А маркиз? Он по-прежнему ничем не замутненное зеркало, образец всевозможных совершенств, доброты и редкой скромности. Он очень занят большим историческим сочинением, о котором герцог рассказывает чудеса, и я этому нисколько не удивляюсь. Природа поступила бы безрассудно, лиши она маркиза способности выражать глубокие мысли и возвышенные чувства, которыми так щедро наделила его душу. Он сейчас как-то благоговейно сосредоточен на своей работе, поэтому, вероятно, и стал сдержаннее со мной и откровеннее с матерью и братом, чем прежде. За них я радуюсь, за себя не обижаюсь: вполне естественно, что он не ждет от меня глубоких мыслей о столь серьезных предметах и предпочитает обсуждать их с людьми более зрелыми и сведущими в исторической науке. В Париже он весьма участливо относился ко мне, особенно в тот день, когда брат его осмелился дерзко поддразнивать меня. И хотя теперь он этого участия не проявляет, я не думаю, что интерес его ко мне полностью иссяк: возможно, при случае он проявится опять. Правда, новый случай вряд ли представится, потому что герцог образумился, тем не менее я очень благодарна маркизу за то, что тогда он оказал мне такую драгоценную поддержку».

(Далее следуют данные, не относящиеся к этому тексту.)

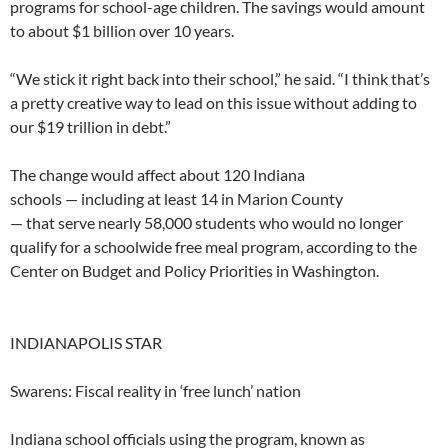
programs for school-age children. The savings would amount
to about $1 billion over 10 years.
“We stick it right back into their school,” he said. “I think that’s
a pretty creative way to lead on this issue without adding to
our $19 trillion in debt.”
The change would affect about 120 Indiana
schools — including at least 14 in Marion County
— that serve nearly 58,000 students who would no longer
qualify for a schoolwide free meal program, according to the
Center on Budget and Policy Priorities in Washington.
INDIANAPOLIS STAR
Swarens: Fiscal reality in ‘free lunch’ nation
Indiana school officials using the program, known as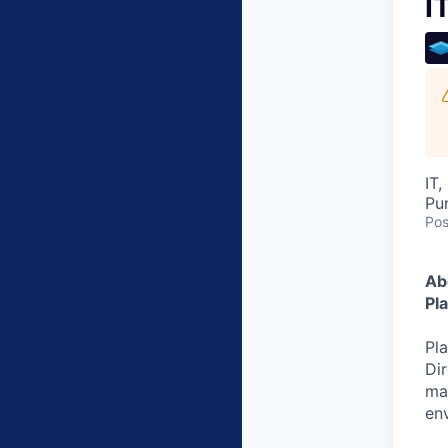
I
IT
Pu
Pos
Ab
Pl
Pla
Dir
ma
en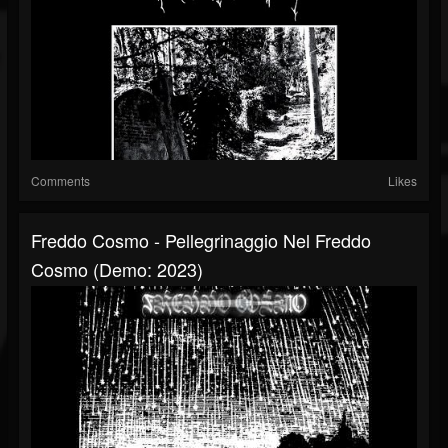
Comments
Likes
Freddo Cosmo - Pellegrinaggio Nel Freddo
Cosmo (Demo: 2023)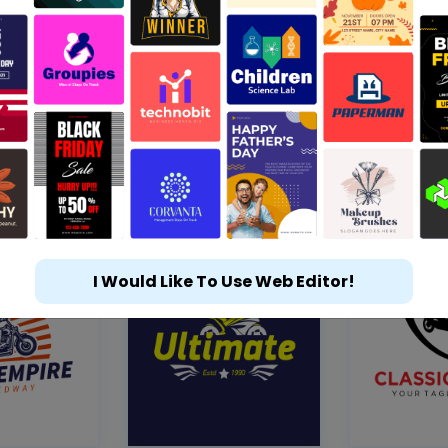
I Would Like To Use Web Editor!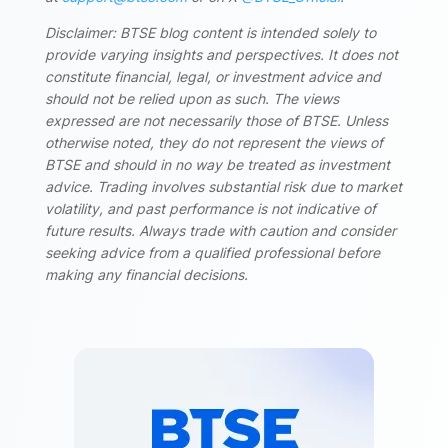
Disclaimer: BTSE blog content is intended solely to
provide varying insights and perspectives. It does not
constitute financial, legal, or investment advice and
should not be relied upon as such. The views
expressed are not necessarily those of BTSE. Unless
otherwise noted, they do not represent the views of
BTSE and should in no way be treated as investment
advice. Trading involves substantial risk due to market
volatility, and past performance is not indicative of
future results. Always trade with caution and consider
seeking advice from a qualified professional before
making any financial decisions.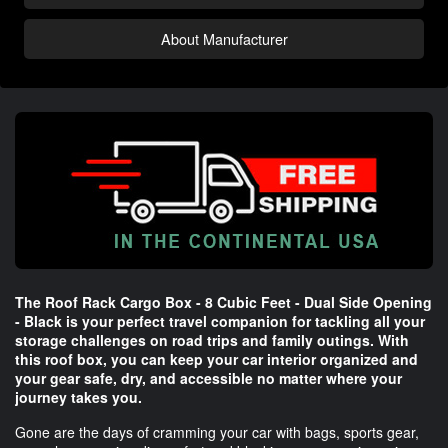
About Manufacturer
The Roof Rack Cargo Box - 8 Cubic Feet - Dual Side Opening
- Black is your perfect travel companion for tackling all your
storage challenges on road trips and family outings. With
this roof box, you can keep your car interior organized and
your gear safe, dry, and accessible no matter where your
journey takes you.
Gone are the days of cramming your car with bags, sports gear,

Читатель видит, что если Каролина и была огорчена внезапным охлаждением маркиза де Вильмера, она сама не отдавала себе в этом отчета и подавляла смутное чувство обиды. Ее женское самолюбие не было задето, ибо Каролина знала, что у маркиза нет оснований относиться к ней с меньшим уважением, чем прежде, а так как ничего, креме уважения, она не хотела и не ждала, то сдержанность маркиза приписывала его погруженности в глубокомысленные занятия.
Но как ни убеждала себя в этом Каролина, тем не менее она тосковала. Писать об этом сестре она остерегалась, да Камилла и не сумела бы вселить в нее бодрость. Она писала Каролине нежные письма, полные сетований на ее самопожертвование и долгую разлуку. Каролина от всего оберегала мягкую и боязливую душу сестры, которую привыкла по-матерински любить и по мере сил поддерживать, неизменно выказывая твердость и спокойствие. Но и у Каролины бывали часы безмерной усталости, когда страх одиночества сжимал ей сердце. И хотя большую половину дня она была здесь более обременена обязанностями, чем дома, у нее оставались свободными утро и поздний вечер, когда можно было насладиться уединением и поразмыслить о собственной судьбе. Это была опасная свобода, которой она никогда не располагала в своей семье, где на руках у нее было четверо детей и где всегда царила нужда. В такие свободные часы Каролина предавалась поэтическим раздумьям и временами находила в них упоительную сладость, а временами они порождали беспричинную, смутную горечь, и тогда природа становилась ей враждебной, прогулки утомительными, а сок не приносил отдыха.
Она мужественно боролась с хандрой, но приступы ее не ускользнули от зорких глаз герцога д'Алериа. Порой он замечал у Каролины синеву под глазами и слабую, вымученную улыбку. Герцог решил, что приспело время действовать, и еще старательнее начал расставлять силки. Он стал держаться с Каролиной еще внимательнее и предупредительней, а заметив, как она ему благодарна, не преминул деликатно намекнуть, что любовь тут ни при чем. Но как герцог ни ухищрялся, он напрасно терял время. Каролина была так прямодушна, что попросту не видела этих хитроумных уловок. Когда герцог расточал ей утонченные знаки внимания, она приписывала их дружескому расположению, когда же он пытался уязвить ее нарочитой холодностью, она радовалась новому доказательству того, что он питает к ней только дружбу. Самолюбие мешало герцогу распознать, что его отношения с Каролиной вступили в новую фазу. Ее доверие к нему действительно вернулось, но если бы глаза ее вдруг прозрели, она испытала бы не горе, а лишь глубокое удивление и презрительную жалость. Каждое утро герцог чаял увидеть на ее лице выражение досады или нетерпения, однако обнаруживал лишь легкую печаль и, в детском своем эгоизме считал себя тому причиной, втихомолку радовался. Но ему этого было недостаточно. «А я-то считал ее пылкой! — размышлял он. — Даже в грусти ее есть какое-то безразличие, и кротости в ней гораздо больше, чем огня».